# MATERIAL SHOWN:
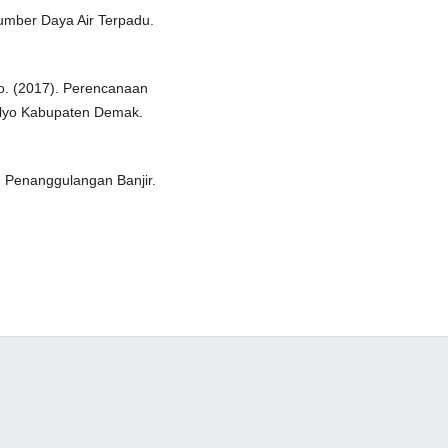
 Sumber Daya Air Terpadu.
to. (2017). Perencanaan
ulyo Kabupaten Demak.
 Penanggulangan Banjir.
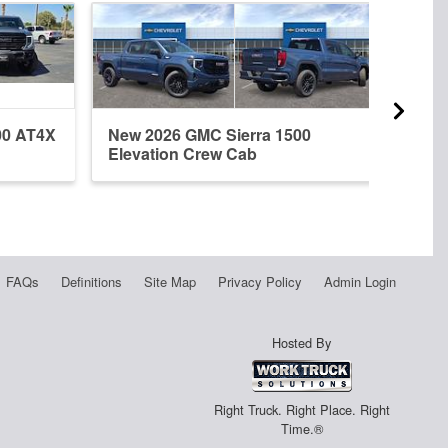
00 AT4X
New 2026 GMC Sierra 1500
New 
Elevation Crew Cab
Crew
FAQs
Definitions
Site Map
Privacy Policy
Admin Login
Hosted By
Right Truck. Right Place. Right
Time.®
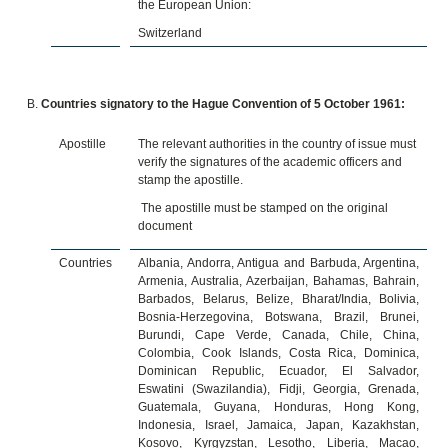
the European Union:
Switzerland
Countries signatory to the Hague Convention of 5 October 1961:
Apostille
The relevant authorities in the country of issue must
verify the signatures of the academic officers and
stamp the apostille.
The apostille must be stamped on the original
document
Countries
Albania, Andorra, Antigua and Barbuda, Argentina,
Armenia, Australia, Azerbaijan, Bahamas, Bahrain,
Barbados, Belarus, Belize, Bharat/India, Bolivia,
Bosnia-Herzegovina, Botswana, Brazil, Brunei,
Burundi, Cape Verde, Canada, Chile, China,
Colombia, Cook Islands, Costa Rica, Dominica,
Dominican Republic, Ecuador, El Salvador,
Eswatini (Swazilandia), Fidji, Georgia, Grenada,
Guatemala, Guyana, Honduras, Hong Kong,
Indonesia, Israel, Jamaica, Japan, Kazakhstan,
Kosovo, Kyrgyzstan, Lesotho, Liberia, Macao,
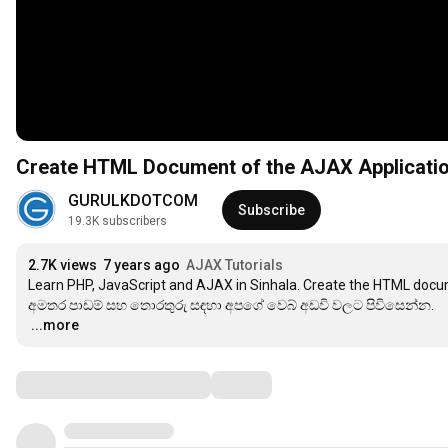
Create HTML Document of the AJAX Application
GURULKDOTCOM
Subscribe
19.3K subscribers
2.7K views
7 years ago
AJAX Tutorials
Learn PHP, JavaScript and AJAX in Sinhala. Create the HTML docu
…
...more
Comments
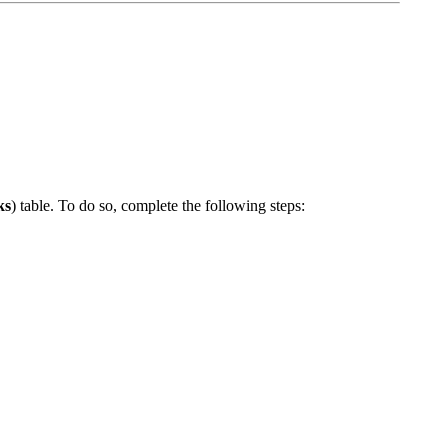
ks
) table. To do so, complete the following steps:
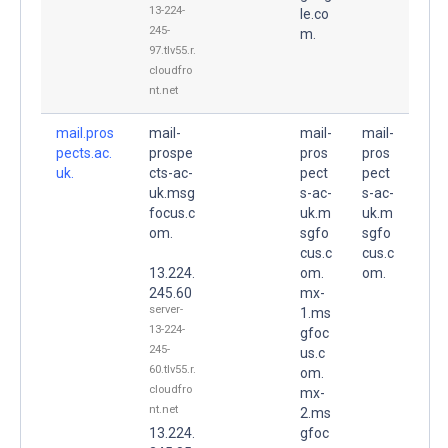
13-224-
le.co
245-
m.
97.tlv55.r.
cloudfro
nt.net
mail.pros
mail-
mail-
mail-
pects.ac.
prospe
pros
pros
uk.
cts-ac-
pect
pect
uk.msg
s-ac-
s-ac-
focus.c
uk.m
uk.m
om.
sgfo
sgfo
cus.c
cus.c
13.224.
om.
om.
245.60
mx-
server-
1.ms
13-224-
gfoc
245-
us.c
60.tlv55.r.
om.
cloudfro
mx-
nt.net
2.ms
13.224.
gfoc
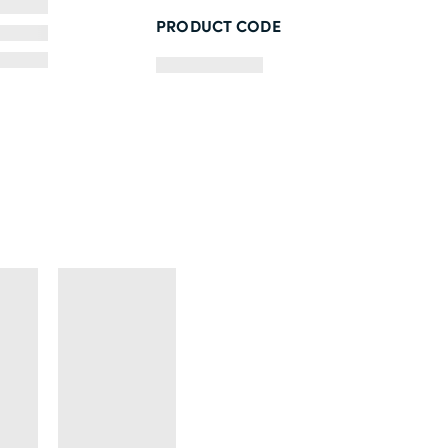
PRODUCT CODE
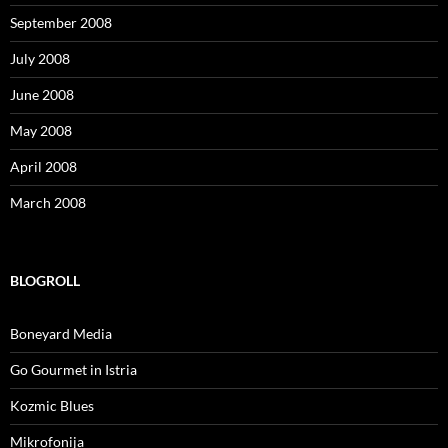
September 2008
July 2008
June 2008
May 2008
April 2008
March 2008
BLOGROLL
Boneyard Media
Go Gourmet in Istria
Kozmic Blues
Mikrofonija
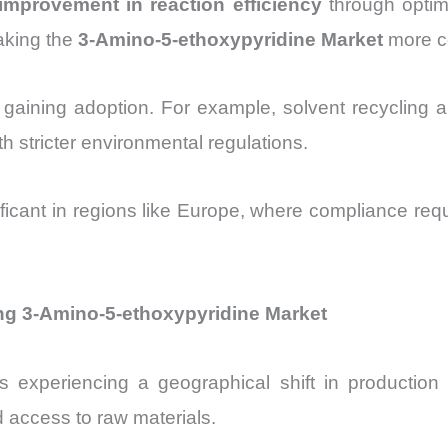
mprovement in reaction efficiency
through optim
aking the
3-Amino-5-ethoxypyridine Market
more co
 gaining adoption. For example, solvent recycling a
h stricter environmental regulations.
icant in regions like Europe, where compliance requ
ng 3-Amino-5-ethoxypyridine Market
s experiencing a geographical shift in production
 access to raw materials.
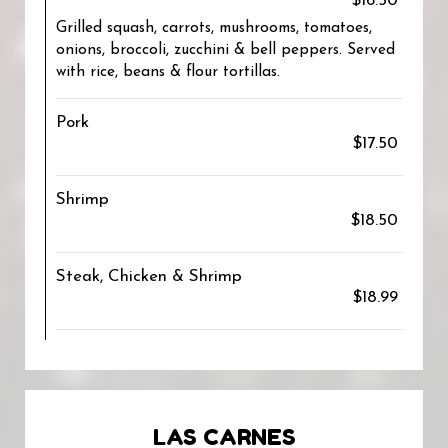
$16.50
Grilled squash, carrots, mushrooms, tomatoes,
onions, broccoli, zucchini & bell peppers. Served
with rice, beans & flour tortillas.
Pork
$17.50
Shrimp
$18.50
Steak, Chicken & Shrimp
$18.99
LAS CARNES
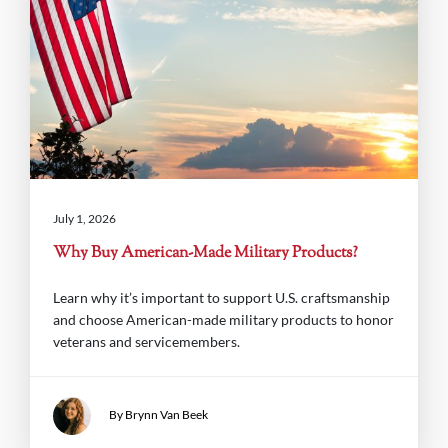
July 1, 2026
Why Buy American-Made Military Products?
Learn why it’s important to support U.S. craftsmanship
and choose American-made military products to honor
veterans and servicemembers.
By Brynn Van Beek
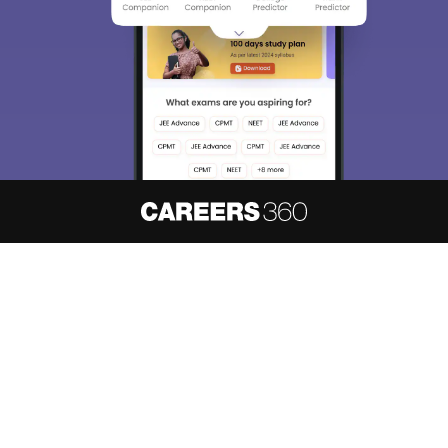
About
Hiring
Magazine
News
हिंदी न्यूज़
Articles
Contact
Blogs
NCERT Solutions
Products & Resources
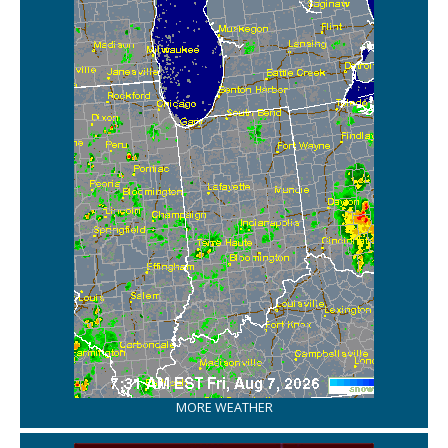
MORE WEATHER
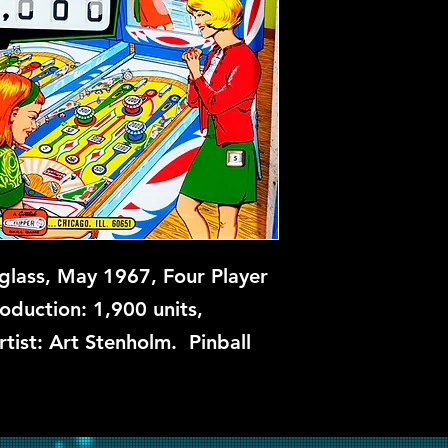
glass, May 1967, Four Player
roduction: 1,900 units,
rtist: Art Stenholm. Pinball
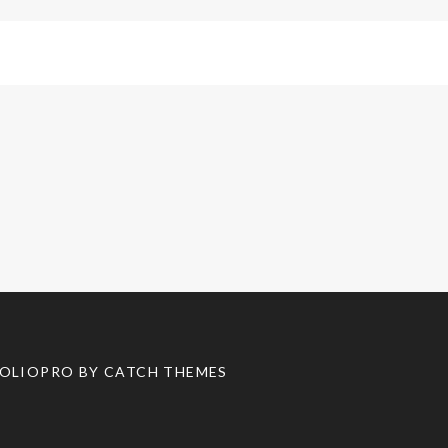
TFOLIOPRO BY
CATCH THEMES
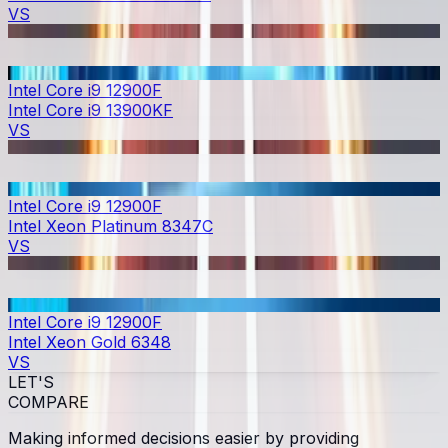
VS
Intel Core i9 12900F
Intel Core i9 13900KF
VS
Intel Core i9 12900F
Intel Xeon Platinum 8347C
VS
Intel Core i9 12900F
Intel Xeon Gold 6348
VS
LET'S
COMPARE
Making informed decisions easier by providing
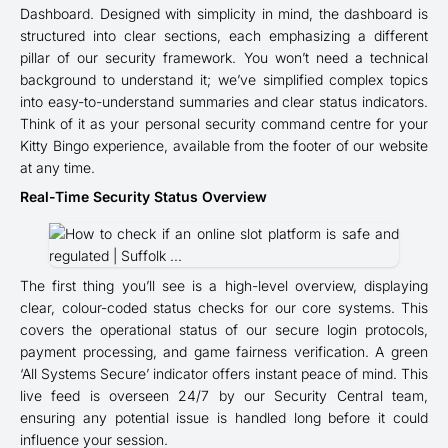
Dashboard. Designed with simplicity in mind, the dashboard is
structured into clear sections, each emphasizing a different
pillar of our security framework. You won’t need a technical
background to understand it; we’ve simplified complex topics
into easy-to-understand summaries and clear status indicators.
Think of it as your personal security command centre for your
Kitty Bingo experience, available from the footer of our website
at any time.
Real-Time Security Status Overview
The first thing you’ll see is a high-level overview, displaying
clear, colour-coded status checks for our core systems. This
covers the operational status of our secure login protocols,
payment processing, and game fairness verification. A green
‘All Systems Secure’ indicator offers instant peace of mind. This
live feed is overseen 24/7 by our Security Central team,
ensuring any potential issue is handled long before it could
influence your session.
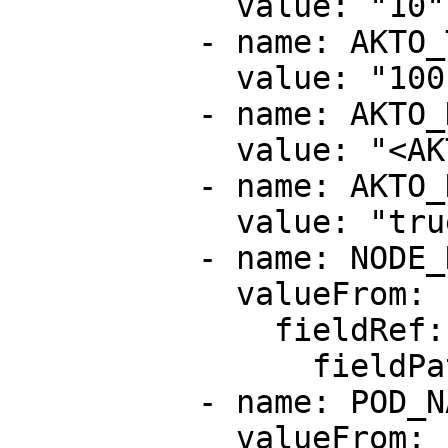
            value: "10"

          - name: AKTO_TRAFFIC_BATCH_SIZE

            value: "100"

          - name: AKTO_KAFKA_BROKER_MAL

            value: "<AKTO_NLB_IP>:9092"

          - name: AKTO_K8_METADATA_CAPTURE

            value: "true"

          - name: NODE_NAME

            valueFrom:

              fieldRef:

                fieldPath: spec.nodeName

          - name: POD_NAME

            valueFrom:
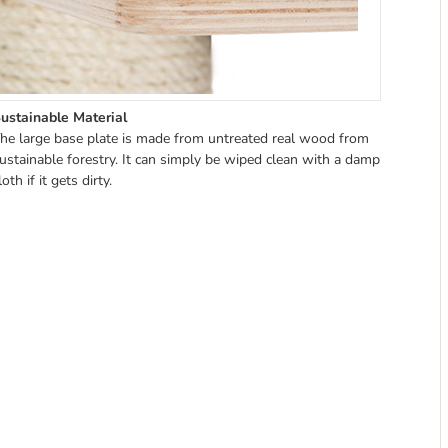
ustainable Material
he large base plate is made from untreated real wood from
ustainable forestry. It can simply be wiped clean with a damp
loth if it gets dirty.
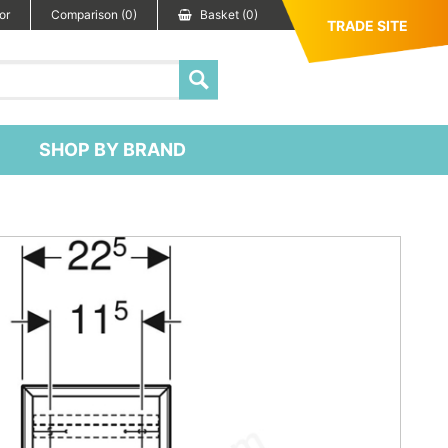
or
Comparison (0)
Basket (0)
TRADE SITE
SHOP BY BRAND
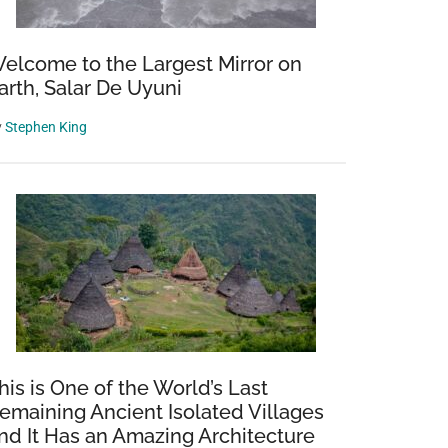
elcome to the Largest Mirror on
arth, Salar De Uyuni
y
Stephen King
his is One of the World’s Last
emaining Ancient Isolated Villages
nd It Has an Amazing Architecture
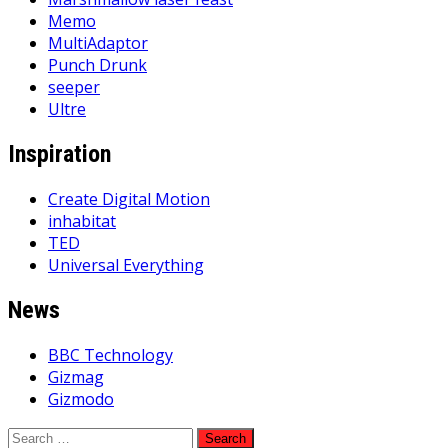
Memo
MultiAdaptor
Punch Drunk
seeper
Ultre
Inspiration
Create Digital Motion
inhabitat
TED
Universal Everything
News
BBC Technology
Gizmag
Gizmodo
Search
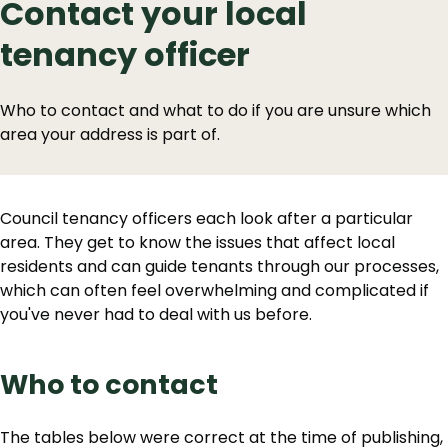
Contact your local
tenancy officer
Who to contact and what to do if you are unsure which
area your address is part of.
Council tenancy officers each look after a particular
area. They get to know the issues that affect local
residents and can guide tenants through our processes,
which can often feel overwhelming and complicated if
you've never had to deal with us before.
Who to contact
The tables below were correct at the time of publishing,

# TASK ITEM:
Although pictures appear among the entries, please set down only the lines from the one with "fieldPath: spec.nodeName" up to and including the one with "his is One of the World’s Last", word for word.

# EXERCISE ANSWER:
                fieldPath: spec.nodeName

          - name: POD_NAME

            valueFrom:
ustainable Material
he large base plate is made from untreated real wood from
ustainable forestry. It can simply be wiped clean with a damp
loth if it gets dirty.
or
Comparison (0)
Basket (0)
TRADE SITE
SHOP BY BRAND
elcome to the Largest Mirror on
arth, Salar De Uyuni
y
Stephen King
his is One of the World’s Last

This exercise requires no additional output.